Exercise description – Return only those lines of the material that contain "Россия".

Supplied material –
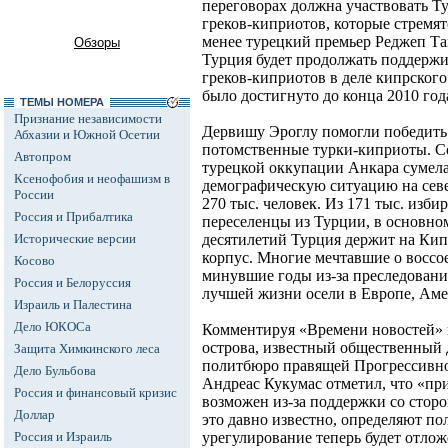
переговорах должна участвовать Т
греков-киприотов, которые стремят
менее турецкий премьер Реджеп Та
Обзоры
Турция будет продолжать поддержи
греков-киприотов в деле кипрского
было достигнуто до конца 2010 год
ТЕМЫ НОМЕРА
Признание независимости
Дервишу Эроглу помогли победить 
Абхазии и Южной Осетии
потомственные турки-киприоты. Со
Автопром
турецкой оккупации Анкара сумела
Ксенофобия и неофашизм в
демографическую ситуацию на север
России
270 тыс. человек. Из 171 тыс. избир
Россия и Прибалтика
переселенцы из Турции, в основно
Исторические версии
десятилетий Турция держит на Ки
корпус. Многие мечтавшие о восс
Косово
минувшие годы из-за преследовани
Россия и Белоруссия
лучшей жизни осели в Европе, Аме
Израиль и Палестина
Дело ЮКОСа
Комментируя «Времени новостей»
острова, известный общественный 
Защита Химкинского леса
политбюро правящей Прогрессивно
Дело Бульбова
Андреас Кукумас отметил, что «пр
Россия и финансовый кризис
возможен из-за поддержки со стор
Доллар
это давно известно, определяют п
Россия и Израиль
урегулирование теперь будет отлож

Reply to the task –
Россия и Прибалтика
Россия и Белоруссия
Россия и финансовый кризис
Россия и Израиль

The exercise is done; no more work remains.